About this task: Here is a listing; work out how many of its lines contain the word "confirmations", and state only that number.

Supplied entries:
_ _ _ _ _
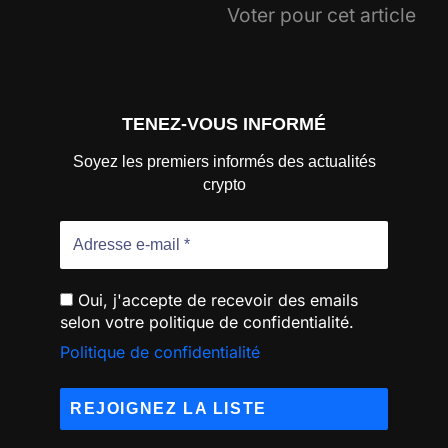
Voter pour cet article
TENEZ-VOUS INFORMÉ
Soyez les premiers informés des actualités
crypto
Oui, j'accepte de recevoir des emails
selon votre politique de confidentialité.
Politique de confidentialité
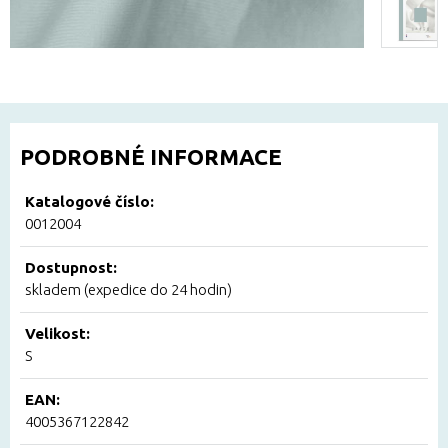
PODROBNÉ INFORMACE
Katalogové číslo:
0012004
Dostupnost:
skladem (expedice do 24 hodin)
Velikost:
S
EAN:
4005367122842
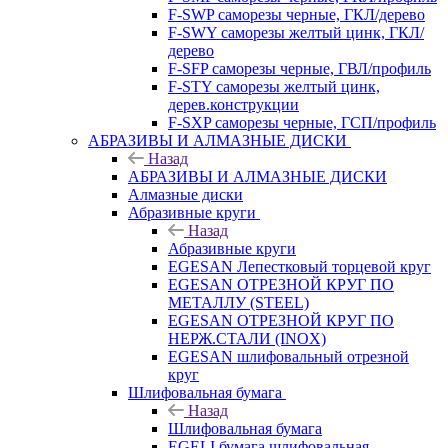
F-SWP саморезы черные, ГКЛ/дерево
F-SWY саморезы желтый цинк, ГКЛ/
дерево
F-SFP саморезы черные, ГВЛ/профиль
F-STY саморезы желтый цинк,
дерев.конструкции
F-SXP саморезы черные, ГСП/профиль
АБРАЗИВЫ И АЛМАЗНЫЕ ДИСКИ
Назад
АБРАЗИВЫ И АЛМАЗНЫЕ ДИСКИ
Алмазные диски
Абразивные круги
Назад
Абразивные круги
EGESAN Лепестковый торцевой круг
EGESAN ОТРЕЗНОЙ КРУГ ПО
МЕТАЛЛУ (STEEL)
EGESAN ОТРЕЗНОЙ КРУГ ПО
НЕРЖ.СТАЛИ (INOX)
EGESAN шлифовальный отрезной
круг
Шлифовальная бумага
Назад
Шлифовальная бумага
EGELI бумага шлифовальная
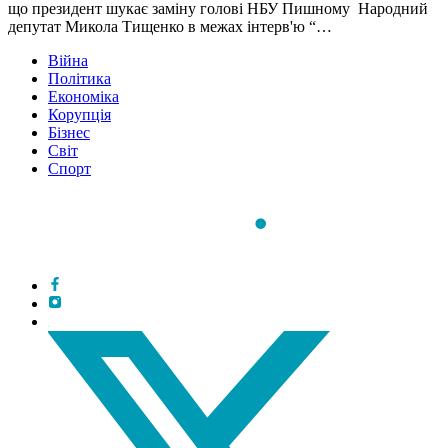
що президент шукає заміну голові НБУ Пишному Народний
депутат Микола Тищенко в межах інтерв'ю “…
Війна
Політика
Економіка
Корупція
Бізнес
Світ
Спорт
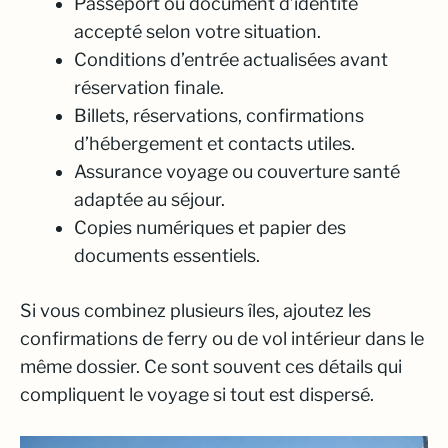
Passeport ou document d’identité
accepté selon votre situation.
Conditions d’entrée actualisées avant
réservation finale.
Billets, réservations, confirmations
d’hébergement et contacts utiles.
Assurance voyage ou couverture santé
adaptée au séjour.
Copies numériques et papier des
documents essentiels.
Si vous combinez plusieurs îles, ajoutez les
confirmations de ferry ou de vol intérieur dans le
même dossier. Ce sont souvent ces détails qui
compliquent le voyage si tout est dispersé.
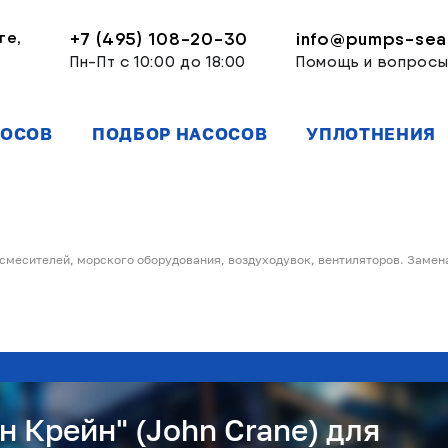
ге,
+7 (495) 108-20-30
info@pumps-seal
Пн-Пт с 10:00 до 18:00
Помощь и вопрос
СОСОВ
ПОДБОР НАСОСОВ
УПЛОТНЕНИЯ
 смесителей, морского оборудования, воздуходувок, вентиляторов. Замен
 Крейн" (John Crane) для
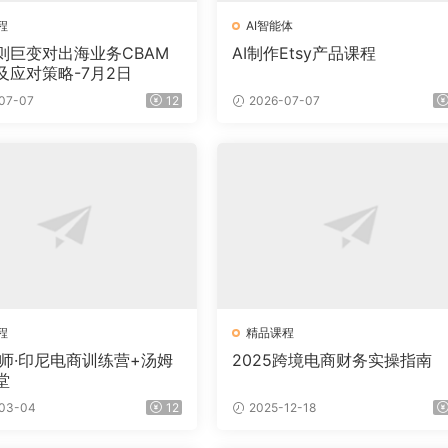
程
AI智能体
则巨变对出海业务CBAM
AI制作Etsy产品课程
及应对策略-7月2日
07-07
12
2026-07-07
程
精品课程
老师·印尼电商训练营+汤姆
2025跨境电商财务实操指南
堂
03-04
12
2025-12-18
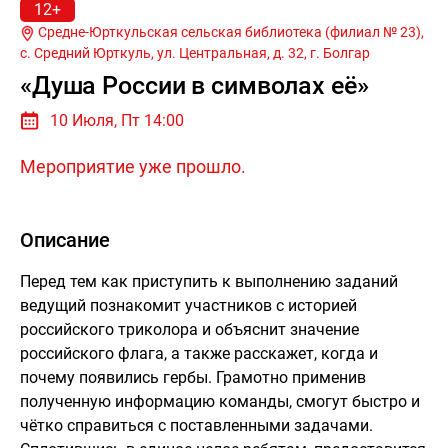
12+
Средне-Юрткульская сельская библиотека (филиал № 23),
с. Средний Юрткуль, ул. Центральная, д. 32, г.
Болгар
«Душа России в символах её»
10 Июля, Пт 14:00
Мероприятие уже прошло.
Описание
Перед тем как приступить к выполнению заданий
ведущий познакомит участников с историей
российского триколора и объяснит значение
российского флага, а также расскажет, когда и
почему появились гербы. Грамотно применив
полученную информацию команды, смогут быстро и
чётко справиться с поставленными задачами.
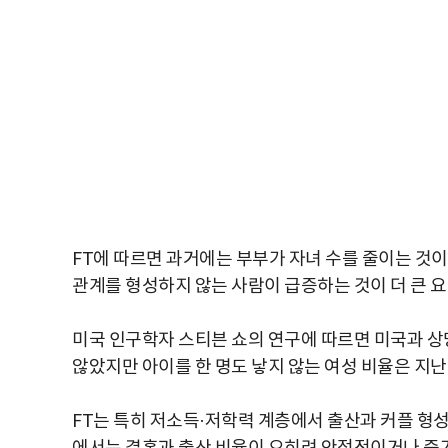
FT에 따르면 과거에는 부부가 자녀 수를 줄이는 것
관계를 형성하지 않는 사람이 급증하는 것이 더 큰 
미국 인구학자 스티븐 쇼의 연구에 따르면 미국과 상
않았지만 아이를 한 명도 낳지 않는 여성 비율은 지난 
FT는 특히 저소득·저학력 계층에서 출산과 커플 형성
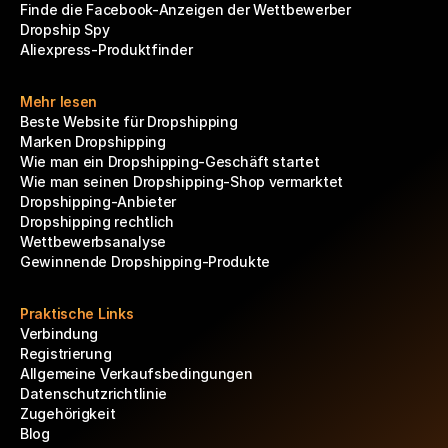
Finde die Facebook-Anzeigen der Wettbewerber
Dropship Spy
Aliexpress-Produktfinder
Mehr lesen
Beste Website für Dropshipping
Marken Dropshipping
Wie man ein Dropshipping-Geschäft startet
Wie man seinen Dropshipping-Shop vermarktet
Dropshipping-Anbieter
Dropshipping rechtlich
Wettbewerbsanalyse
Gewinnende Dropshipping-Produkte
Praktische Links
Verbindung
Registrierung
Allgemeine Verkaufsbedingungen
Datenschutzrichtlinie
Zugehörigkeit
Blog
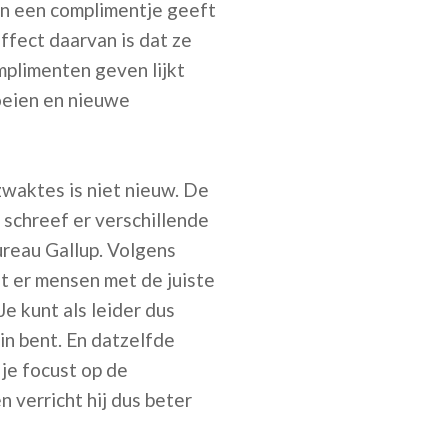
en een complimentje geeft
fect daarvan is dat ze
plimenten geven lijkt
oeien en nieuwe
zwaktes is niet nieuw. De
schreef er verschillende
reau Gallup. Volgens
at er mensen met de juiste
Je kunt als leider dus
in bent. En datzelfde
je focust op de
 verricht hij dus beter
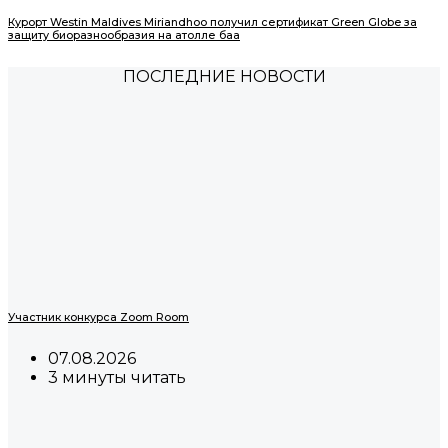
Курорт Westin Maldives Miriandhoo получил сертификат Green Globe за
защиту биоразнообразия на атолле баа
ПОСЛЕДНИЕ НОВОСТИ
Участник конкурса Zoom Room
07.08.2026
3 минуты читать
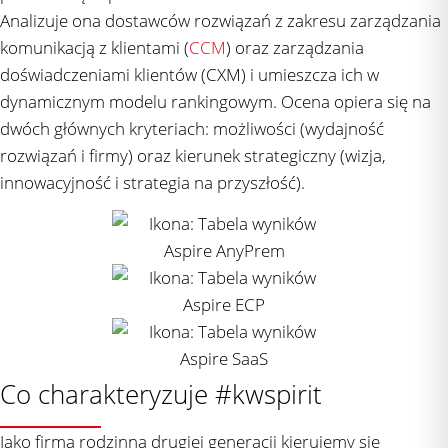
Analizuje ona dostawców rozwiązań z zakresu zarządzania
komunikacją z klientami (
CCM
) oraz zarządzania
doświadczeniami klientów (CXM) i umieszcza ich w
dynamicznym modelu rankingowym. Ocena opiera się na
dwóch głównych kryteriach: możliwości (wydajność
rozwiązań i firmy) oraz kierunek strategiczny (wizja,
innowacyjność i strategia na przyszłość).
Co charakteryzuje #kwspirit
Jako firma rodzinna drugiej generacji kierujemy się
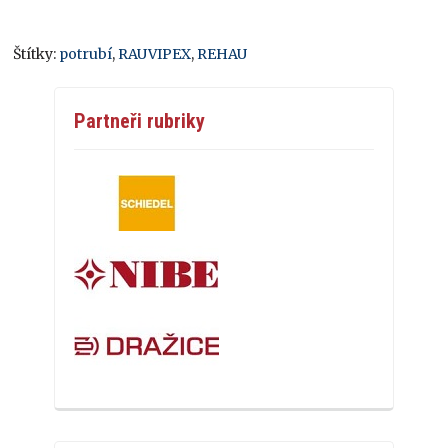
Štítky:
potrubí
,
RAUVIPEX
,
REHAU
Partneři rubriky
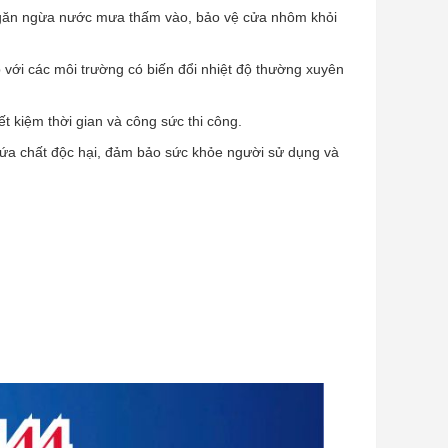
găn ngừa nước mưa thấm vào, bảo vệ cửa nhôm khỏi
 với các môi trường có biến đổi nhiệt độ thường xuyên
t kiệm thời gian và công sức thi công.
ứa chất độc hại, đảm bảo sức khỏe người sử dụng và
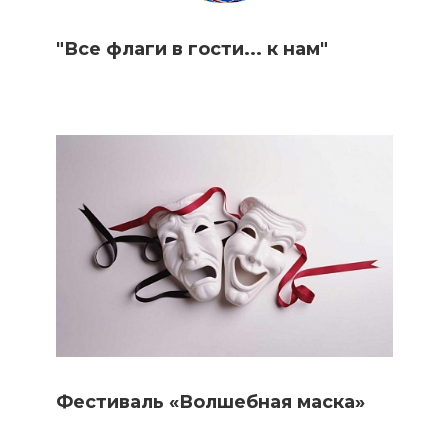
"Все флаги в гости... к нам"
Фестиваль «Волшебная маска»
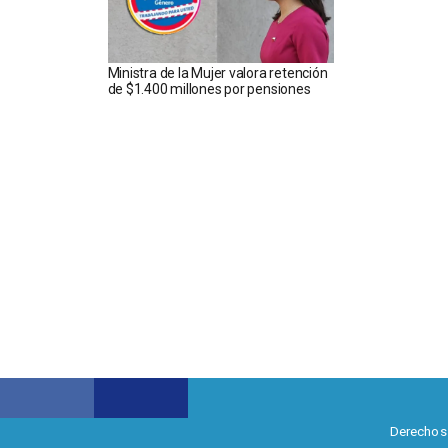
Ministra de la Mujer valora retención
de $1.400 millones por pensiones
Derechos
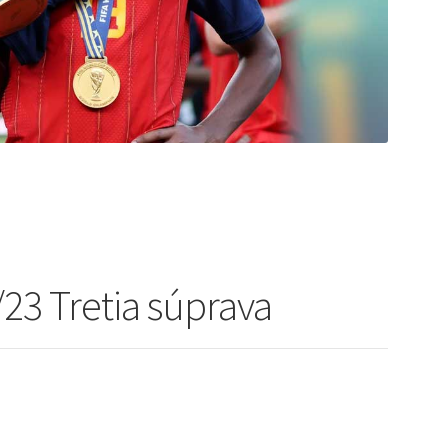
/23 Tretia súprava
lna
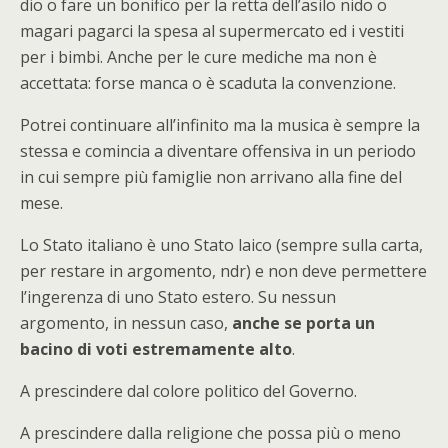
dio o fare un bonifico per la retta dell’asilo nido o
magari pagarci la spesa al supermercato ed i vestiti
per i bimbi. Anche per le cure mediche ma non è
accettata: forse manca o è scaduta la convenzione.
Potrei continuare all’infinito ma la musica è sempre la
stessa e comincia a diventare offensiva in un periodo
in cui sempre più famiglie non arrivano alla fine del
mese.
Lo Stato italiano è uno Stato laico (sempre sulla carta,
per restare in argomento, ndr) e non deve permettere
l’ingerenza di uno Stato estero. Su nessun
argomento, in nessun caso,
anche se porta un
bacino di voti estremamente alto
.
A prescindere dal colore politico del Governo.
A prescindere dalla religione che possa più o meno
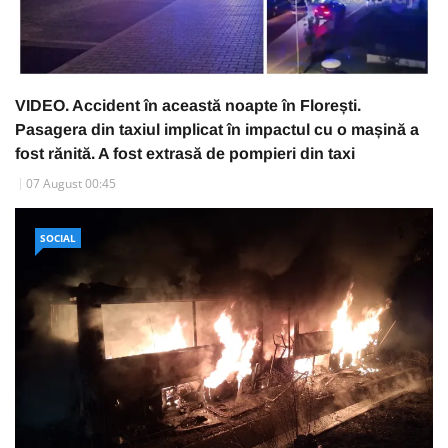
VIDEO. Accident în această noapte în Florești.
Pasagera din taxiul implicat în impactul cu o mașină a
fost rănită. A fost extrasă de pompieri din taxi
07 August 00:45
SOCIAL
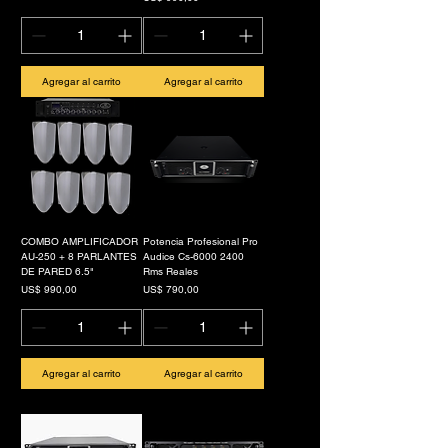
Agregar al carrito
Agregar al carrito
COMBO AMPLIFICADOR
Potencia Profesional Pro
AU-250 + 8 PARLANTES
Audice Cs-6000 2400
DE PARED 6.5"
Rms Reales
Precio
Precio
US$ 990,00
US$ 790,00
Agregar al carrito
Agregar al carrito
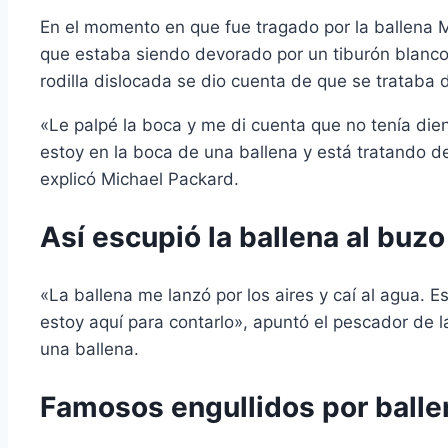
En el momento en que fue tragado por la ballena M
que estaba siendo devorado por un tiburón blanco,
rodilla dislocada se dio cuenta de que se trataba 
«Le palpé la boca y me di cuenta que no tenía di
estoy en la boca de una ballena y está tratando d
explicó Michael Packard.
Así escupió la ballena al buz
«La ballena me lanzó por los aires y caí al agua. E
estoy aquí para contarlo», apuntó el pescador de l
una ballena.
Famosos engullidos por balle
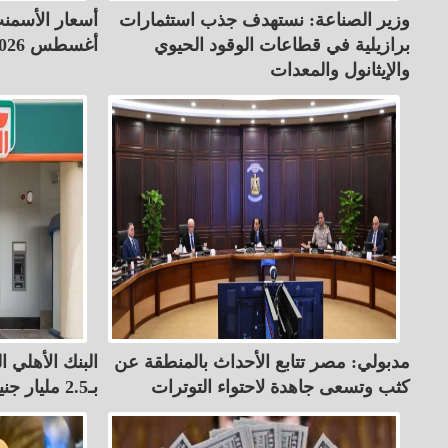
وزير الصناعة: نستهدف جذب استثمارات
برازيلية في قطاعات الوقود الحيوي
أغسطس 2026
والإيثانول والمعدات
مدبولي: مصر تتابع الأحداث بالمنطقة عن
البنك الأهلي ال
كثب وتسعى جاهدة لاحتواء التوترات
بـ2.5 مليار جنيه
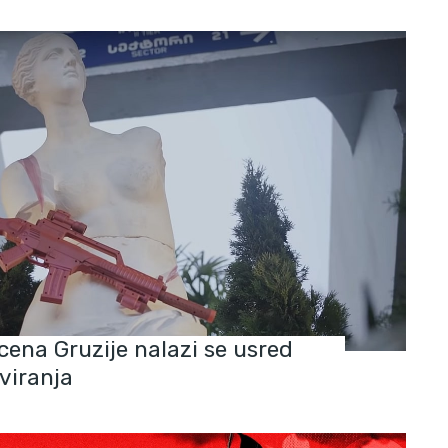
cena Gruzije nalazi se usred
eviranja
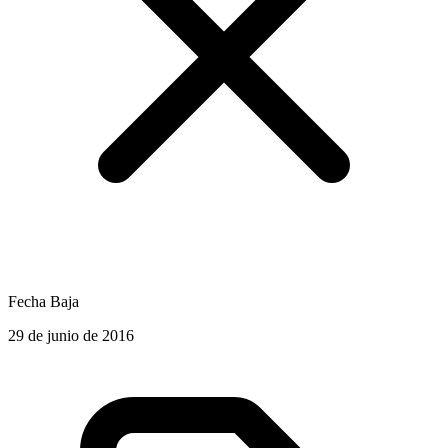
Fecha Baja
29 de junio de 2016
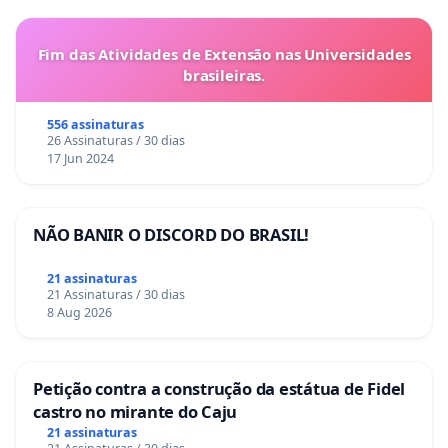
Fim das Atividades de Extensão nas Universidades
brasileiras.
556 assinaturas
26 Assinaturas / 30 dias
17 Jun 2024
NÃO BANIR O DISCORD DO BRASIL!
21 assinaturas
21 Assinaturas / 30 dias
8 Aug 2026
Petição contra a construção da estátua de Fidel
castro no mirante do Caju
21 assinaturas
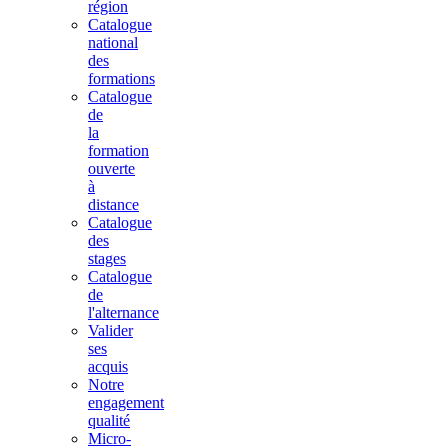
région
Catalogue
national
des
formations
Catalogue
de
la
formation
ouverte
à
distance
Catalogue
des
stages
Catalogue
de
l'alternance
Valider
ses
acquis
Notre
engagement
qualité
Micro-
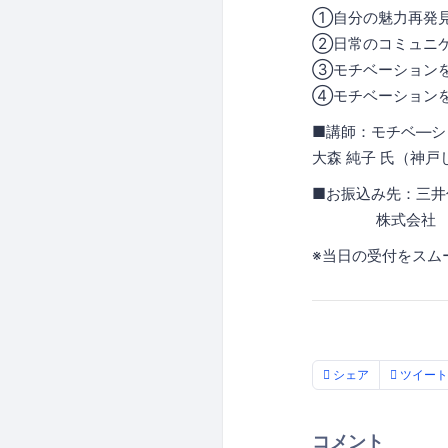
①自分の魅力再発
②日常のコミュニ
③モチベーション
④モチベーション
■講師：モチベ―
大森 純子 氏（神戸
■お振込み先：三井住
株式会社 be lo
※当日の受付をスム
シェア
ツイート
コメント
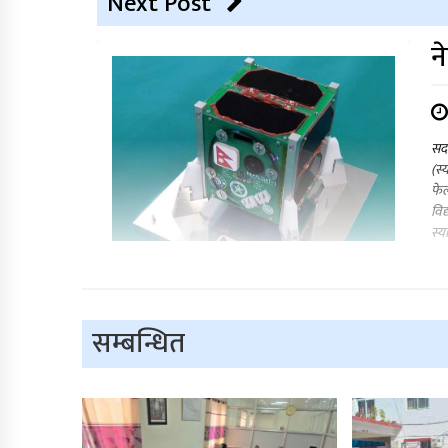
Next Post
न
सदर
(स्
फेल
विद
स्य
सम्बन्धित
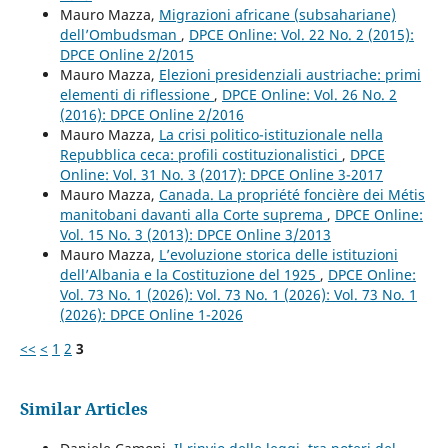
Mauro Mazza,
Migrazioni africane (subsahariane)
dell’Ombudsman
,
DPCE Online: Vol. 22 No. 2 (2015):
DPCE Online 2/2015
Mauro Mazza,
Elezioni presidenziali austriache: primi
elementi di riflessione
,
DPCE Online: Vol. 26 No. 2
(2016): DPCE Online 2/2016
Mauro Mazza,
La crisi politico-istituzionale nella
Repubblica ceca: profili costituzionalistici
,
DPCE
Online: Vol. 31 No. 3 (2017): DPCE Online 3-2017
Mauro Mazza,
Canada. La propriété foncière dei Métis
manitobani davanti alla Corte suprema
,
DPCE Online:
Vol. 15 No. 3 (2013): DPCE Online 3/2013
Mauro Mazza,
L’evoluzione storica delle istituzioni
dell’Albania e la Costituzione del 1925
,
DPCE Online:
Vol. 73 No. 1 (2026): Vol. 73 No. 1 (2026): Vol. 73 No. 1
(2026): DPCE Online 1-2026
<<
<
1
2
3
Similar Articles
_ _ _ _ _
Reply: 2